In an increasingly competitive market, it is imperative for companies to strike the right deal at the right time to pursue growth opportunities and strengthen financial performance. These growth strategies entail expansion of existing services, developing new service lines or markets by entering joint ventures or by acquiring companies of the competitors or other providers.

It is a proven fact that an acquisition can dramatically shift the position of an organization to a more advantageous one. This makes acquisition one of the most favourable tools to expand ones’ business as the advantages of this process often exceed those of other growth strategies. We outline some advantages below:

1. Advantage on access: Acquiring a company with new attractive markets and improved client accessibility is one of the best ways for enhancing access in the existing as well as new markets;

2. Leveraged Competitive Position: Acquisition leverages the company’s competitive position in the market, for instance, a company previously being in a subordinate competitive position may achieve a more dominant position after merging with a competitor company.

3. Improved capacity without capital expenditure: Acquisition helps to get access to improved technology, talent pool, operational capacity for services at a lower cost and faster otherwise it has proven to be more costly and time-consuming if they were to be imported.


A successful merger is the pre-requisite to achieve these advantages and for a merger to be successful, there can be no substitute for a full proof strategy and proper assessment and planning. 


We, at Findoc, believe in this seven-step process for a successful merger and we have an impeccable track record of being successful in that. 


The seven steps:

1. Determination of growth and market services: The company management contemplates the acquisition process when there seems to be a growth opportunity for the company with improved market services. However, the superficial idea of growth is not helpful, rather it has to be a thorough analysis of the growth potential. The company leaders should collect and analyze data extensively which should include the area of business, demographics, client base, profitability, competitive position, costs, consumer opinion, etc..


Market Example: Recently we saw a merger between Bank of Rajasthan and ICICI Bank. So we can infer that when ICICI planned to acquire Bank of Rajasthan in the year 2010, it must have seen a host of growth opportunities especially in enhancing branch networks. In northern and western India. This deal is a perfect example of a merger between an entity with a sturdy franchise base with a company with a strong capital base.

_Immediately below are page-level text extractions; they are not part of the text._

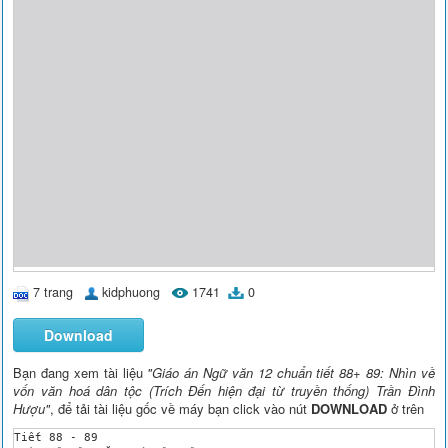
7 trang
kidphuong
1741
0
Download
Bạn đang xem tài liệu
"Giáo án Ngữ văn 12 chuẩn tiết 88+ 89: Nhìn về
vốn văn hoá dân tộc (Trích Đến hiện đại từ truyền thống) Trần Đình
Hượu"
, để tải tài liệu gốc về máy bạn click vào nút
DOWNLOAD
ở trên
Tiết 88 - 89
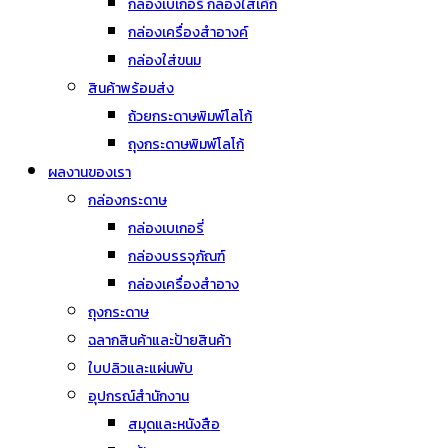
กล่องเบเกอรี่ กล่องใส่เค้ก
กล่องเครื่องสำอางค์
กล่องใส่ขนม
สินค้าพร้อมส่ง
ถ้วยกระดาษพิมพ์โลโก้
ถุงกระดาษพิมพ์โลโก้
ผลงานของเรา
กล่องกระดาษ
กล่องเบเกอรี่
กล่องบรรจุภัณฑ์
กล่องเครื่องสำอาง
ถุงกระดาษ
ฉลากสินค้าและป้ายสินค้า
ใบปลิวและแผ่นพับ
อุปกรณ์สำนักงาน
สมุดและหนังสือ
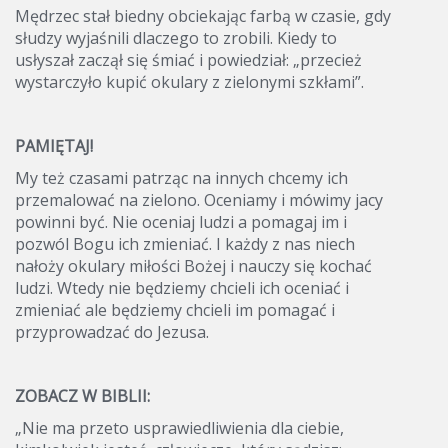
Mędrzec stał biedny obciekając farbą w czasie, gdy
słudzy wyjaśnili dlaczego to zrobili. Kiedy to
usłyszał zaczął się śmiać i powiedział: „przecież
wystarczyło kupić okulary z zielonymi szkłami”.
PAMIĘTAJ!
My też czasami patrząc na innych chcemy ich
przemalować na zielono. Oceniamy i mówimy jacy
powinni być. Nie oceniaj ludzi a pomagaj im i
pozwól Bogu ich zmieniać. I każdy z nas niech
nałoży okulary miłości Bożej i nauczy się kochać
ludzi. Wtedy nie będziemy chcieli ich oceniać i
zmieniać ale będziemy chcieli im pomagać i
przyprowadzać do Jezusa.
ZOBACZ W BIBLII:
„Nie ma przeto usprawiedliwienia dla ciebie,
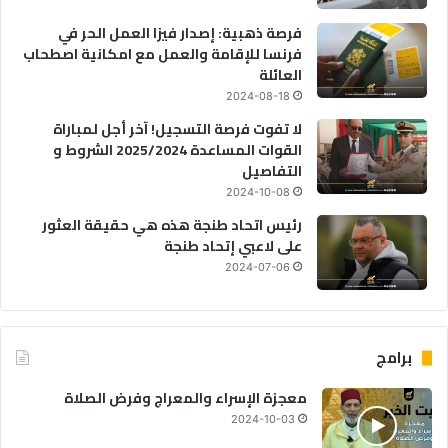
فرصة ذهبية: إصدار فيزا العمل الحر في
فرنسا للإقامة والعمل مع امكانية اصطحاب
العائلة
2024-08-18
لا تفوت فرصة التسجيل! آخر أجل لمباراة
القوات المساعدة 2025/2024 الشروط و
التفاصيل
2024-10-08
رئيس اتحاد طنجة هذه هي حقيقة العثور
على لاعبي إتحاد طنجة
2024-07-06
برامج
معجزة الإسراء والمعراج وفرض الصلاة
2024-10-03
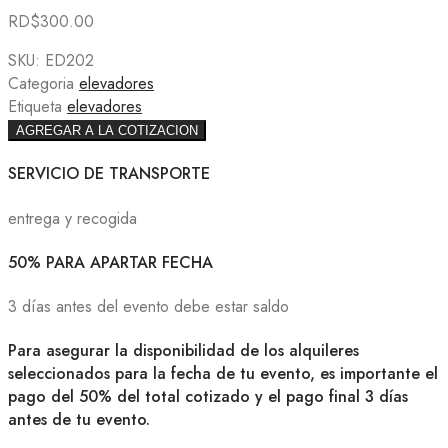
RD$
300.00
SKU:
ED202
Categoria
elevadores
Etiqueta
elevadores
AGREGAR A LA COTIZACION
SERVICIO DE TRANSPORTE
entrega y recogida
50% PARA APARTAR FECHA
3 días antes del evento debe estar saldo
Para asegurar la disponibilidad de los alquileres
seleccionados para la fecha de tu evento, es importante el
pago del 50% del total cotizado y el pago final 3 días
antes de tu evento.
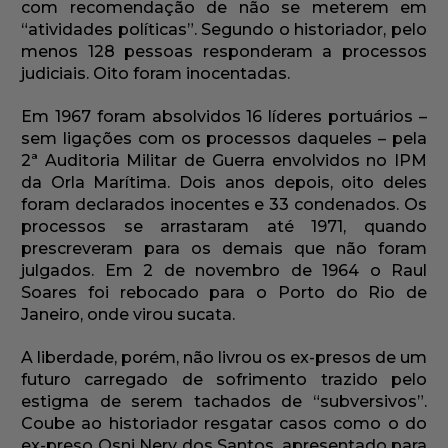
com recomendação de não se meterem em
“atividades políticas”. Segundo o historiador, pelo
menos 128 pessoas responderam a processos
judiciais. Oito foram inocentadas.
Em 1967 foram absolvidos 16 líderes portuários –
sem ligações com os processos daqueles – pela
2ª Auditoria Militar de Guerra envolvidos no IPM
da Orla Marítima. Dois anos depois, oito deles
foram declarados inocentes e 33 condenados. Os
processos se arrastaram até 1971, quando
prescreveram para os demais que não foram
julgados. Em 2 de novembro de 1964 o Raul
Soares foi rebocado para o Porto do Rio de
Janeiro, onde virou sucata.
A liberdade, porém, não livrou os ex-presos de um
futuro carregado de sofrimento trazido pelo
estigma de serem tachados de “subversivos”.
Coube ao historiador resgatar casos como o do
ex-preso Osni Nery dos Santos, apresentado para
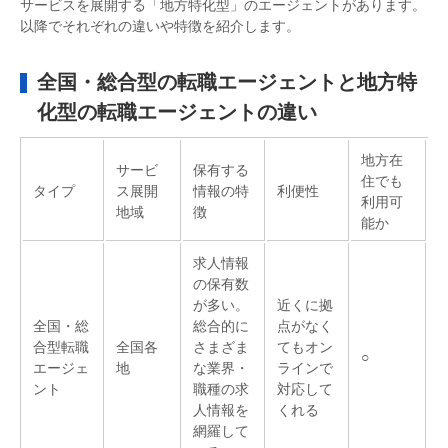
サービスを展開する「地方特化型」のエージェントがあります。
以降でそれぞれの違いや特徴を紹介します。
全国・総合型の転職エージェントと地方特
化型の転職エージェントの違い
地方在
サービ
保有する
住でも
タイプ
ス展開
情報の特
利便性
利用可
地域
徴
能か
求人情報
の保有数
が多い。
近くに拠
全国・総
総合的に
点がなく
合型転職
全国各
さまざま
てもオン
○
エージェ
地
な業界・
ラインで
ント
職種の求
対応して
人情報を
くれる
網羅して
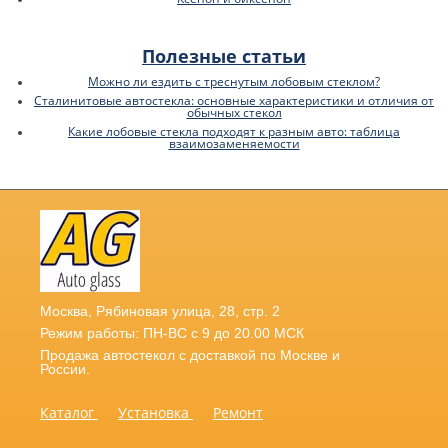
Полезные статьи
Можно ли ездить с треснутым лобовым стеклом?
Сталинитовые автостекла: основные характеристики и отличия от
обычных стекол
Какие лобовые стекла подходят к разным авто: таблица
взаимозаменяемости
Москва
,
Рябиновая улица, 28, стр. 2
Режим работы: ПН-ВС с 9 до 20.00 МСК
Продажа автостекол с доставкой по Москве и
России.
Каталог
Установка
Ремонт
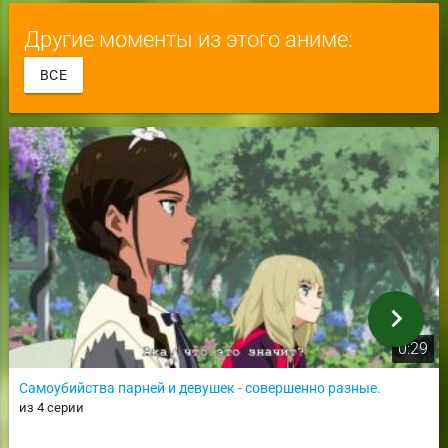
Другие моменты из этого аниме:
ВСЕ
chevron_right
0:29
Самоубийства парней и девушек - совершенно разные.
из 4 серии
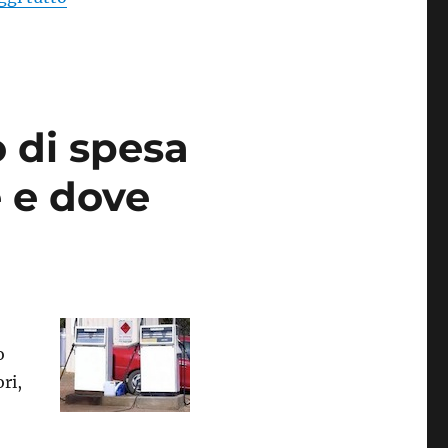
o di spesa
 e dove
o
ri,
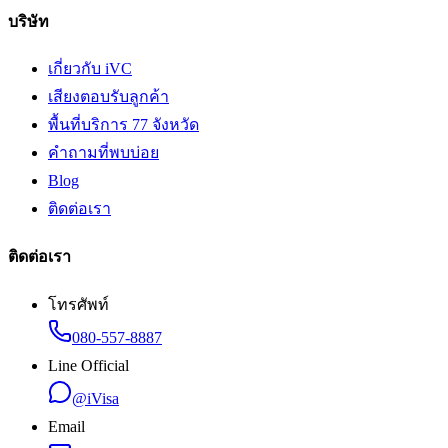
บริษัท
เกี่ยวกับ iVC
เสียงตอบรับลูกค้า
พื้นที่บริการ 77 จังหวัด
คำถามที่พบบ่อย
Blog
ติดต่อเรา
ติดต่อเรา
โทรศัพท์
080-557-8887
Line Official
@iVisa
Email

2. Identification of target candidates: The second most important step in the process of merger is the identification of the potential candidate for the merger. The identification should be based on the analysis of whether the target candidate can meet the strategic and financial growth objective of the acquiring company. This involves the calculation of risk and devising ways to minimize them while maximizing potential.


Market Example: The best example in this step is the Axis-Enam merger. When Axis wanted to start investment banking, they would have taken a lot more money and time in setting up a system of their own. So Enam who is involved in this field was the best choice to meet the strategic and financial growth objective of Axis.

3. Assessing the strategic and financial positionThis is the assessment stage just before the decision-making process. AT this stage it is important to ask certain questions like:

·        What will be the benefits after the acquisition?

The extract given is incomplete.